Sellz reiterates that finding the right model is as much about financial sustainability as it is about human sustainability. She says, “I want to farm, and there is no reason why I shouldn’t be able to make a living if my profession is feeding people, which is one of our society’s most basic needs.”

And this is where all of the stories, told and untold, seem to collide. Like the Moussallis, like the farmers of Walking J Farm, like the hundreds of thousands of farmers producing food across our country, Sellz is simply trying to make a living by doing what she does best: feeding her community.

“I am a good farmer,” Sellz says. “I successfully grow a lot of food for a lot of people, and in a time when most people have lost connection to where their food comes from. If I don’t grow food, who will?”

Wendell Berry asks, “Why do farmers farm, given their economic adversities on top of the many frustrations and difficulties normal to farming? And always the answer is: love. They must do it for love.”

I have an immense amount of respect for Wendell Berry, but I am growing tired of this answer. Certainly it would be a mistake to become a farmer if you did not enjoy being outside, if you were not fiercely independent, if you did not enjoy the physical labor involved in food production. But a farmer cannot survive simply by loving her profession. Love does not pay the mortgage, put diesel in the tractor, or make up lost revenue after a late freeze. Love does not fix hands spent from years of milking goats or resurrect the CSA vegetables when the walk-in refrigerator goes out in the middle of a summer night.

When farmers choose to transition to alternative models of farming, or to quit altogether, they are making decisions that best support their lives, families, and careers. As Sellz says, “Farmers are inherently practical people. We have to be. If something is working, we pursue it and give it everything we have. But if it’s not working—if we are losing money, our health, or if it’s just not sustainable—we have to try something different. We get creative, find alternatives, leave enterprises that are not valuable to us. We survive.”

Although Tina and Jim can imagine Walking J’s finances stabilizing in five to 10 years, Tina explains, “That’s a long time to sit in the hole and work to get out of the red. And we just aren’t willing to do that. It doesn’t make sense.”

Of the moment that she and Jim decided to quit, Tina says, “It was emotional, but it was a relief. We had all these questions. How do you shut a business down? How do you do it? And Jim’s like, ‘You just do it. You just stop.’ He said, ‘We’ve got to stop the bleeding.’”

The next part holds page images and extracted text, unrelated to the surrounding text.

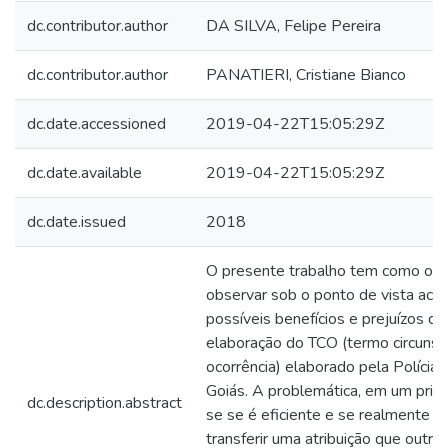
dc.contributor.author
DA SILVA, Felipe Pereira
dc.contributor.author
PANATIERI, Cristiane Bianco
dc.date.accessioned
2019-04-22T15:05:29Z
dc.date.available
2019-04-22T15:05:29Z
dc.date.issued
2018
O presente trabalho tem como objet
observar sob o ponto de vista aca
possíveis benefícios e prejuízos c
elaboração do TCO (termo circunst
ocorrência) elaborado pela Polícia 
Goiás. A problemática, em um prim
dc.description.abstract
se se é eficiente e se realmente v
transferir uma atribuição que outror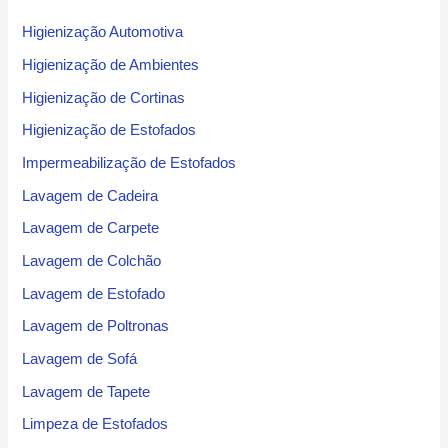
Higienização Automotiva
Higienização de Ambientes
Higienização de Cortinas
Higienização de Estofados
Impermeabilização de Estofados
Lavagem de Cadeira
Lavagem de Carpete
Lavagem de Colchão
Lavagem de Estofado
Lavagem de Poltronas
Lavagem de Sofá
Lavagem de Tapete
Limpeza de Estofados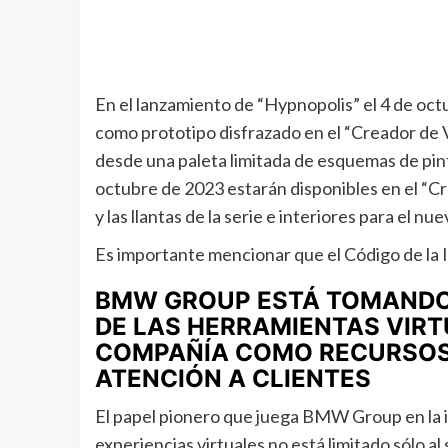
En el lanzamiento de “Hypnopolis” el 4 de o
como prototipo disfrazado en el “Creador de V
desde una paleta limitada de esquemas de pintu
octubre de 2023 estarán disponibles en el “C
y las llantas de la serie e interiores para el 
Es importante mencionar que el Código de la 
BMW GROUP ESTÁ TOMANDO 
DE LAS HERRAMIENTAS VIRT
COMPAÑÍA COMO RECURSOS
ATENCIÓN A CLIENTES
El papel pionero que juega BMW Group en la i
experiencias virtuales no está limitado sólo a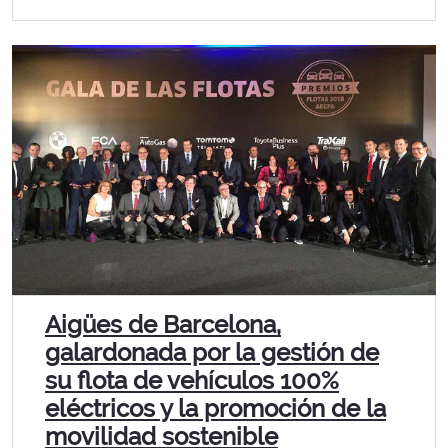
Aigües de Barcelona,
galardonada por la gestión de
su flota de vehículos 100%
eléctricos y la promoción de la
movilidad sostenible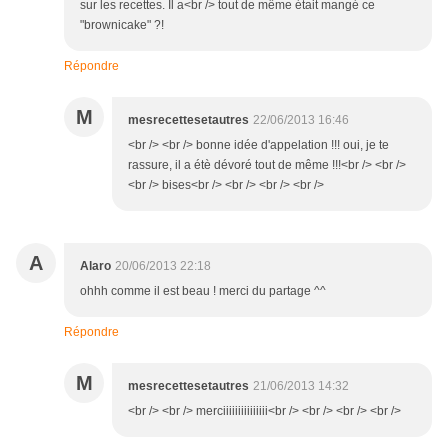
sur les recettes. Il a<br /> tout de même était mangé ce
"brownicake" ?!
Répondre
M
mesrecettesetautres
22/06/2013 16:46
<br /> <br /> bonne idée d'appelation !!! oui, je te
rassure, il a étè dévoré tout de même !!!<br /> <br />
<br /> bises<br /> <br /> <br /> <br />
A
Alaro
20/06/2013 22:18
ohhh comme il est beau ! merci du partage ^^
Répondre
M
mesrecettesetautres
21/06/2013 14:32
<br /> <br /> merciiiiiiiiiiiiiii<br /> <br /> <br /> <br />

There is no disputing the fact that communities love their farmers. Walking J Farm has been heralded as one of the most successful and beloved farms in the region. And here is the disturbing reality at the crux of this entire issue: the fact is that Walking J Farm is so beloved in the southern Arizona local food community, that its farmers are so intelligent, so conscientious, so good at what they do—but they still cannot make a living from the farm. And this is not because they have failed—it is because our archaic food and agriculture system has failed them. One thing remains certain: if, as a society, we don’t prioritize the health, well-being, and financial solvency of our farmers, we will lose them by the droves—along with all of their precious resources, talent, and skill—and along with our food.